One reason for this surge in business is that the deal to end the troubles created a raft of bodies needing advice.
Kieran Donnelly, a director at Morrow - which has 20 staff and clients such as ICL and Novell - explains: 'The GFA is starting to kick in with institutions that provide work. We do the (all Ireland) Food Safety Promotion Board, Drury does Intertrade Ireland, and there are many others,' he says.
Managing accounts across Ireland is a money-spinner and promises to be a boon on both sides of the border.
Despite the fact the two countries use different currencies, companies large in Dublin, such as Fleishman-Hillard, are able to cash in in the north.
But the most significant driver of sectoral growth is the confidence the GFA has brought.
And growth has been welcomed by local journalists, grateful to be able to write on mainstream issues and to be given the page space to do so in the absence of troubles news. In addition to the BBC regional station and ITV's Ulster TV, local corporate PROs see three print publications as crucial - The Irish News, the Newsletter and the Belfast Telegraph. With a business section every day bar Sunday, The Irish News is seen as a prime target.
The title's business editor Gary McDonald, who has spent one year working in PR, has spent 22 years observing the PR scene from a journalistic standpoint: 'For a long time PR here was seen as risk management because of the troubles, or blowing up balloons and giving freebies to journalists. The sector has taken a look at itself and realises it has a role in influencing the news agenda.'
In-house staff, too, enthuse about the opportunities afforded by the new dispensation. As inward investment mushrooms - witness recent developments by Fujitsu, Halifax and Abbey National - the local mood is upbeat.

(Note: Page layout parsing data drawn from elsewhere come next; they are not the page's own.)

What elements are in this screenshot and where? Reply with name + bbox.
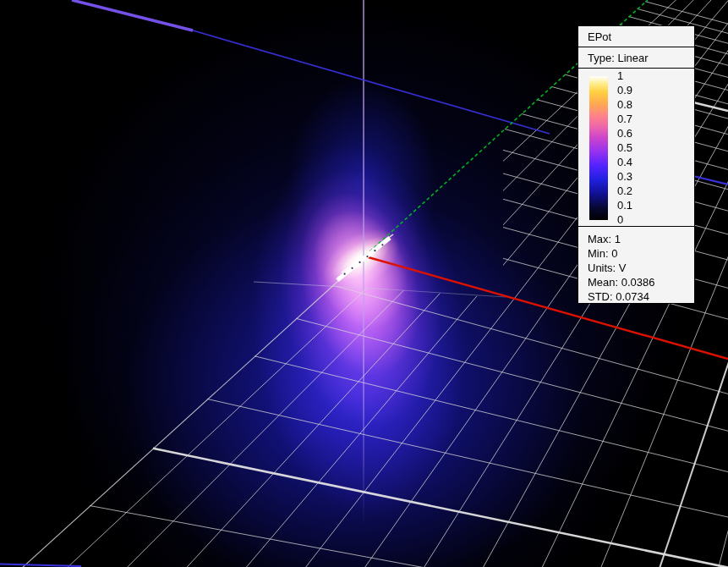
colorbar-box: 10.90.80.70.60.50.40.30.20.10 [577, 68, 695, 227]
field-glow-white-core [337, 238, 386, 278]
stat-units: Units: V [588, 261, 694, 275]
colorbar-tick: 0.3 [617, 170, 632, 184]
field-glow-ambient-blue [59, 135, 651, 567]
colorbar-gradient [589, 76, 608, 220]
colorbar-tick: 1 [617, 69, 623, 83]
colorbar-tick: 0.6 [617, 127, 632, 140]
colorbar-tick: 0.7 [617, 113, 632, 126]
stat-mean: Mean: 0.0386 [588, 275, 694, 289]
legend-stats-box: Max: 1 Min: 0 Units: V Mean: 0.0386 STD:… [577, 226, 695, 304]
colorbar-tick: 0.4 [617, 156, 632, 169]
colorbar-tick: 0.8 [617, 98, 632, 112]
field-glow-indigo-plume [234, 135, 484, 528]
viewport-3d[interactable]: EPot Type: Linear 10.90.80.70.60.50.40.3… [0, 0, 728, 567]
colorbar-tick: 0.2 [617, 184, 632, 198]
colorbar-tick: 0.1 [617, 199, 632, 212]
stat-max: Max: 1 [588, 232, 694, 246]
field-glow-upper-column [282, 69, 443, 289]
colorbar-tick: 0 [617, 213, 623, 227]
colorbar-ticks: 10.90.80.70.60.50.40.30.20.10 [617, 69, 693, 228]
field-glow-salmon [297, 196, 425, 344]
legend-scale-type: Type: Linear [588, 52, 649, 64]
field-glow-pink [282, 180, 437, 388]
legend-title: EPot [588, 30, 611, 43]
legend-panel[interactable]: EPot Type: Linear 10.90.80.70.60.50.40.3… [577, 26, 695, 304]
field-glow-orange [312, 217, 411, 306]
colorbar-tick: 0.9 [617, 84, 632, 97]
field-glow-violet [261, 157, 460, 438]
colorbar-tick: 0.5 [617, 141, 632, 155]
field-glow-yellow [325, 228, 397, 290]
legend-type-box: Type: Linear [577, 47, 695, 69]
legend-title-box: EPot [577, 25, 695, 47]
stat-std: STD: 0.0734 [588, 289, 694, 304]
stat-min: Min: 0 [588, 246, 694, 261]
source-rod [337, 234, 393, 280]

Leanne Hyslop is PRO at transport operatorTranslink: 'It's vibrant. We have the feelgood factor as the Agreement is bearing fruit. Under the new institutions, for example, we have £80m to buy 23 new trains. PR is now needed to get punters back on trains.'
For now, the biggest PR operation in Ulster remains that of former BBC NI political editor Steven Grimason, whose 42 press officers run the Northern Ireland Executive's newsroom.
But with private sector operations growing and peace offering fresh opportunities for business to grow, that cannot last long.